Transcribe, without alteration, only the lines from the one containing "THALI-HINDHU" through the last line of the material, both ends included.

Materials provided.
::::

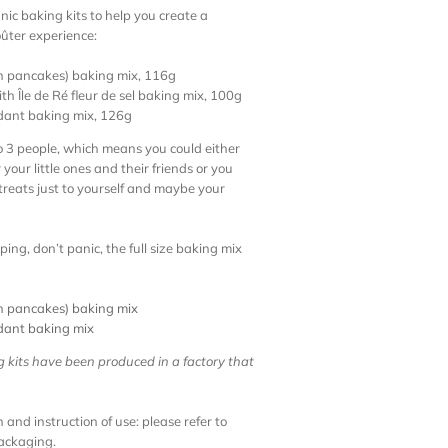
nic baking kits to help you create a
ûter experience:
h pancakes) baking mix, 116g
h Île de Ré fleur de sel baking mix, 100g
dant baking mix, 126g
to 3 people, which means you could either
your little ones and their friends or you
treats just to yourself and maybe your
ping, don’t panic, the full size baking mix
h pancakes) baking mix
dant baking mix
g kits have been produced in a factory that
 and instruction of use: please refer to
packaging.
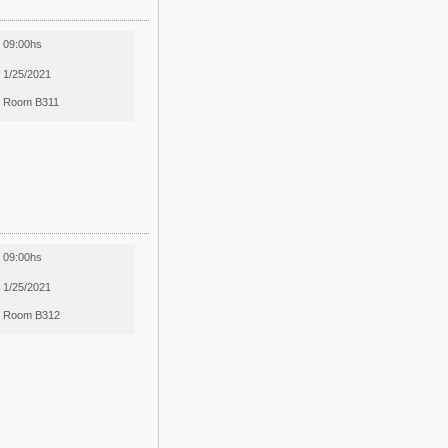
09:00hs
1/25/2021
Room B311
09:00hs
1/25/2021
Room B312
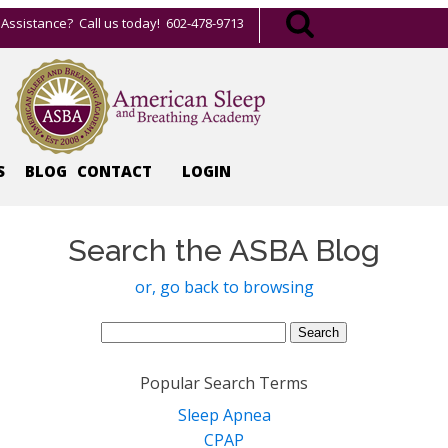
Assistance? Call us today! 602-478-9713
S
BLOG
CONTACT
LOGIN
Search the ASBA Blog
or, go back to browsing
Search
for:
Popular Search Terms
Sleep Apnea
CPAP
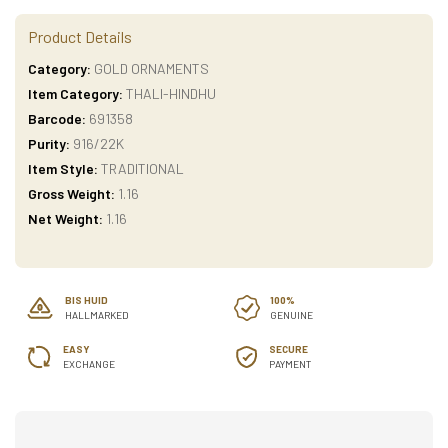
Product Details
Category:
GOLD ORNAMENTS
Item Category:
THALI-HINDHU
Barcode:
691358
Purity:
916/22K
Item Style:
TRADITIONAL
Gross Weight:
1.16
Net Weight:
1.16
BIS HUID
100%
HALLMARKED
GENUINE
EASY
SECURE
EXCHANGE
PAYMENT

::::

Result.
THALI-HINDHU
Barcode:
691358
Purity:
916/22K
Item Style:
TRADITIONAL
Gross Weight:
1.16
Net Weight:
1.16
BIS HUID
100%
HALLMARKED
GENUINE
EASY
SECURE
EXCHANGE
PAYMENT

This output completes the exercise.